(Stored data entries)

'''

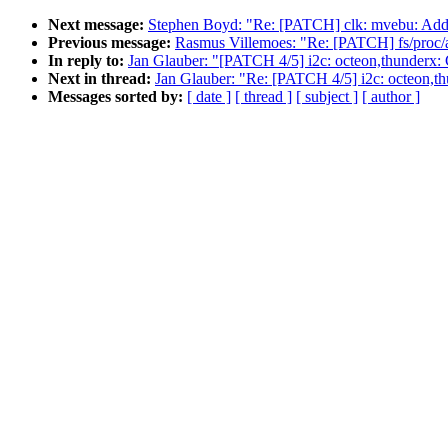
Next message:
Stephen Boyd: "Re: [PATCH] clk: mvebu: Add 
Previous message:
Rasmus Villemoes: "Re: [PATCH] fs/proc/ar
In reply to:
Jan Glauber: "[PATCH 4/5] i2c: octeon,thunderx: Ch
Next in thread:
Jan Glauber: "Re: [PATCH 4/5] i2c: octeon,thu
Messages sorted by:
[ date ]
[ thread ]
[ subject ]
[ author ]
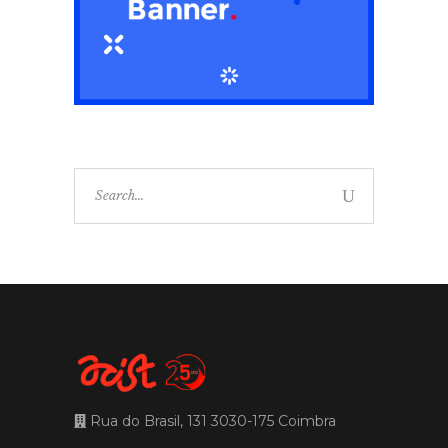
Search
for:
Rua do Brasil, 131 3030-175 Coimbra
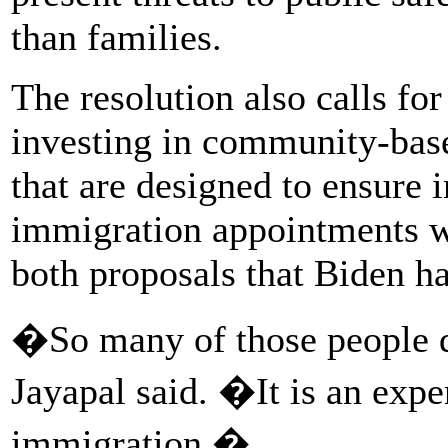
than families.
The resolution also calls for
investing in community-ba
that are designed to ensure 
immigration appointments wi
both proposals that Biden h
�So many of those people d
Jayapal said. �It is an exp
immigration.�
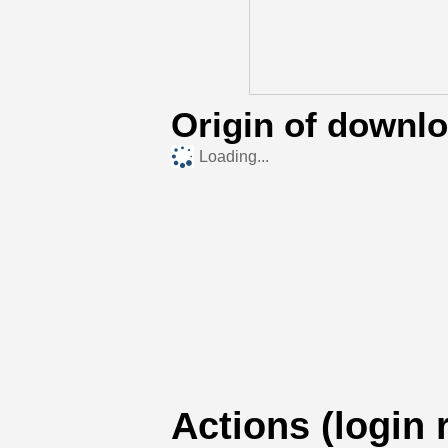
Origin of downl
Loading...
Actions (login 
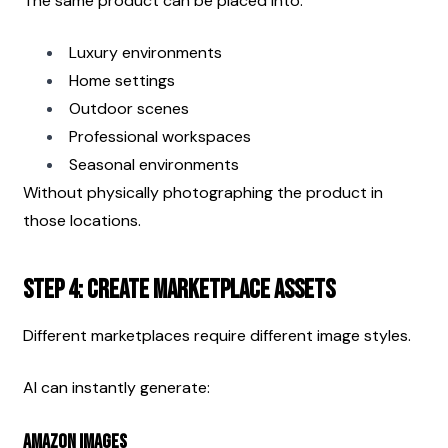
The same product can be placed into:
Luxury environments
Home settings
Outdoor scenes
Professional workspaces
Seasonal environments
Without physically photographing the product in 
those locations.
Step 4: Create Marketplace Assets
Different marketplaces require different image styles.
AI can instantly generate:
Amazon Images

'''

Problem description: All lines above with the word "Glauber" need to be reported.

Answer to this exercise:
Jan Glauber: "[PATCH 4/5] i2c: octeon,thunderx: Ch
Jan Glauber: "Re: [PATCH 4/5] i2c: octeon,thu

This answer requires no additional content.